[Opening EXERCISE INPUT section]

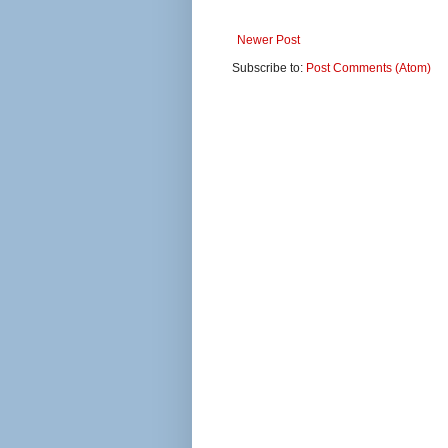
Newer Post
Subscribe to:
Post Comments (Atom)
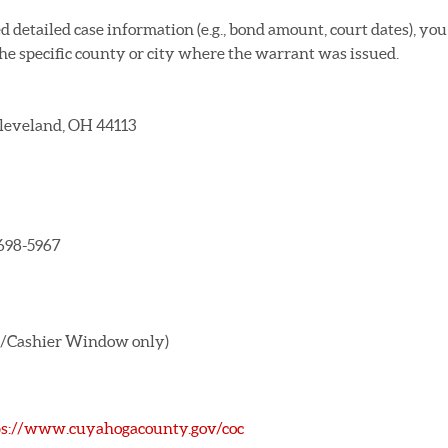
 detailed case information (e.g., bond amount, court dates), you
the specific county or city where the warrant was issued.
 Cleveland, OH 44113
 698-5967
ond/Cashier Window only)
ps://www.cuyahogacounty.gov/coc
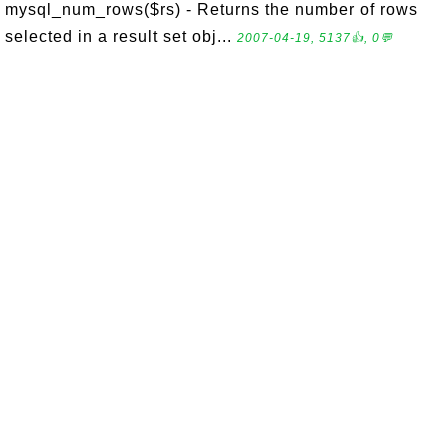
mysql_num_rows($rs) - Returns the number of rows
selected in a result set obj...
2007-04-19, 5137👍, 0💬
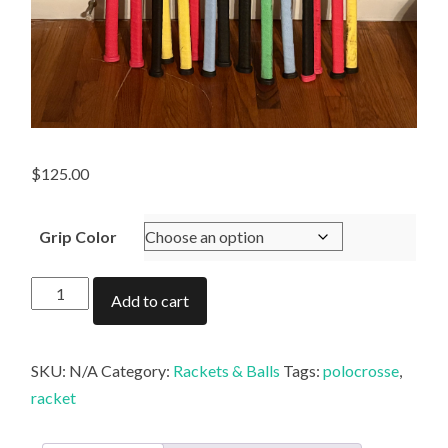
$
125.00
Grip Color
Gordon
Add to cart
Shaw
Racket
quantity
SKU:
N/A
Category:
Rackets & Balls
Tags:
polocrosse
,
racket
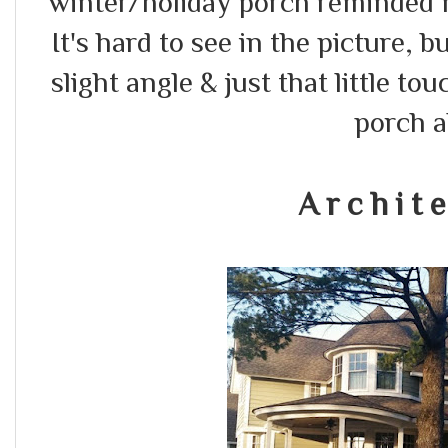
winter/holiday porch reminded 
It's hard to see in the picture, b
slight angle & just that little 
porch a
A r c h i t e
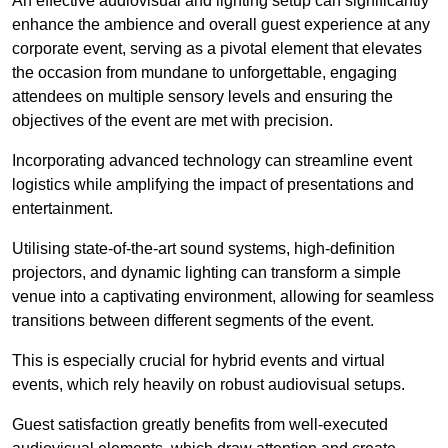
An effective audiovisual and lighting setup can significantly
enhance the ambience and overall guest experience at any
corporate event, serving as a pivotal element that elevates
the occasion from mundane to unforgettable, engaging
attendees on multiple sensory levels and ensuring the
objectives of the event are met with precision.
Incorporating advanced technology can streamline event
logistics while amplifying the impact of presentations and
entertainment.
Utilising state-of-the-art sound systems, high-definition
projectors, and dynamic lighting can transform a simple
venue into a captivating environment, allowing for seamless
transitions between different segments of the event.
This is especially crucial for hybrid events and virtual
events, which rely heavily on robust audiovisual setups.
Guest satisfaction greatly benefits from well-executed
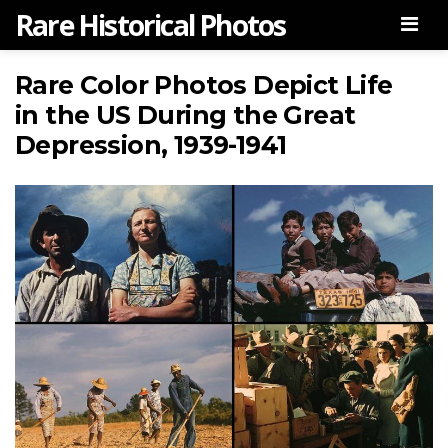
Rare Historical Photos
Men
Rare Color Photos Depict Life
in the US During the Great
Depression, 1939-1941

[Closing EXERCISE INPUT section]

(WHAT THIS TASK INVOLVES): Please transcribe the lines from the one containing "events, which rely" to the last line of the listing, both included, exactly and with nothing added, leaving every picture out.

(RESPONSE FOR THIS EXERCISE):
events, which rely heavily on robust audiovisual setups.
Guest satisfaction greatly benefits from well-executed
Rare Historical Photos
Men
Rare Color Photos Depict Life
in the US During the Great
Depression, 1939-1941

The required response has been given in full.